Castrodale Louisa
Alaska Section of Epidemiology, Anchorage, AK 99503, USA.
Public Health Rep. 2009 Mar-Apr;124(2):262-6. doi: 10.1177/003335490912400214.
The aim of this study was to summarize the Alaska experience in centralizing distribution of rabies postexposure prophylaxis (PEP).
Data were collected from standard treatment sheets used to track doses and notes related to the exposure investigations.
From 2002 to 2007, the annual PEP usage rate was 2.2 per 100,000. Dogs were involved in 79% (68/86) of exposures. More than 50% (49/87) of people were exposed to a confirmed rabid animal; 31 (63%) of those people experienced nonbite exposures. Conversely, of the remaining 38 people exposed to an animal for which rabies status could not be confirmed, 35 (92%) sustained a bite or puncture. Direct and indirect costs averaged more than $3000 per person.
The Alaska PEP usage rate was lower and the proportion of people exposed to confirmed rabid animals was higher when compared with other states. Alaska public health personnel invested significant time to ensure that PEP was only given when indicated. Without this gatekeeper approach, PEP would likely be administered at a much higher rate because medical facility staff lacks the time or ability to investigate animal exposures to rule out rabies. In Alaska, centralizing rabies PEP not only serves the patient's best interest, but it also makes efficient use of a potentially scarce product and supports rabies surveillance efforts by guaranteeing animals for testing. Such a program might not be feasible for a more populous state or jurisdiction, or areas with different rabies epizootiology; however, that may change if the supply of rabies biologics changes in the future.
本研究旨在总结阿拉斯加在集中分发狂犬病暴露后预防(PEP)方面的经验。
从用于追踪剂量及与暴露调查相关记录的标准治疗表中收集数据。
2002年至2007年,PEP的年使用率为每10万人2.2例。79%(68/86)的暴露事件涉及犬类。超过50%(49/87)的人接触过确诊患有狂犬病的动物;其中31人(63%)经历了非咬伤暴露。相反,在其余38名接触过狂犬病状态无法确认的动物的人中,35人(92%)遭受了咬伤或刺伤。直接和间接成本平均每人超过3000美元。

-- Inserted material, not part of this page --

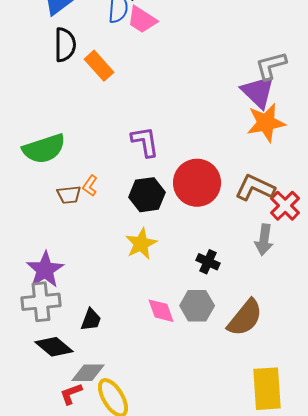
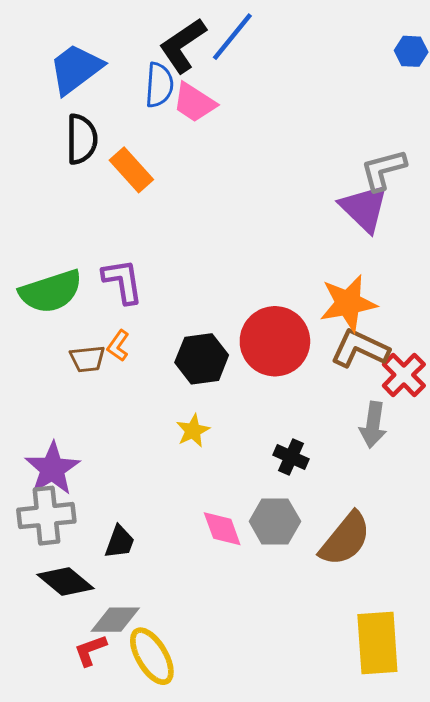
orange star: (266, 123) -> (348, 303), moved
purple L-shape: (145, 142) -> (123, 281), moved
yellow star: (141, 244) -> (193, 431), size x0.7

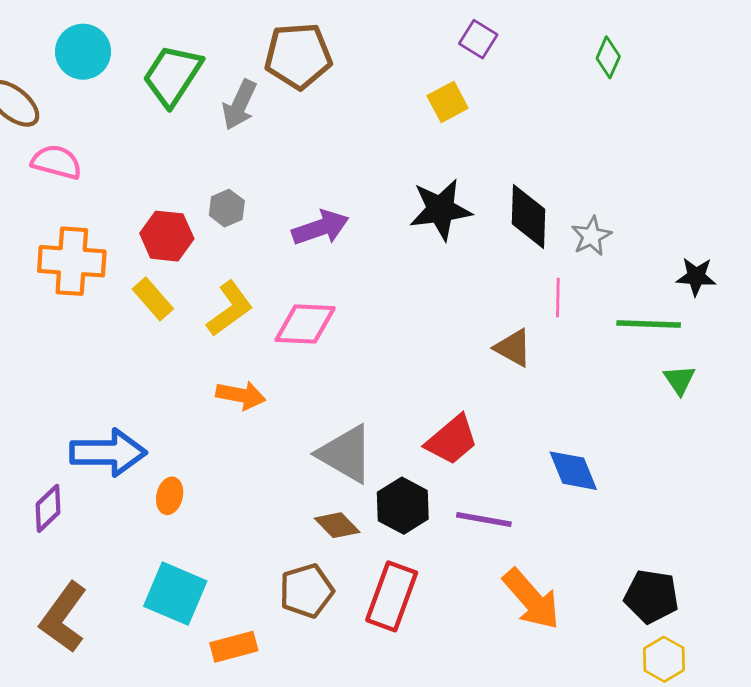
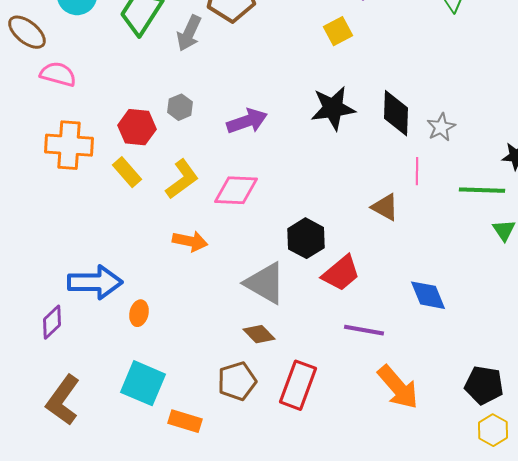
black hexagon: (403, 506) -> (306, 238), moved
orange rectangle: (234, 647) -> (185, 421), turned 32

与其他州相比,阿拉斯加的PEP使用率较低,而接触确诊患有狂犬病动物的人群比例较高。阿拉斯加的公共卫生人员投入了大量时间,以确保仅在有指征时才给予PEP。如果没有这种把关方法,PEP的给药率可能会高得多,因为医疗机构工作人员没有时间或能力调查动物暴露情况以排除狂犬病。在阿拉斯加,集中管理狂犬病PEP不仅符合患者的最大利益,还能有效利用可能稀缺的产品,并通过保证提供用于检测的动物来支持狂犬病监测工作。这样的项目对于人口更多的州或管辖区,或狂犬病流行情况不同的地区可能不可行;然而,如果未来狂犬病生物制品的供应发生变化,情况可能会有所改变。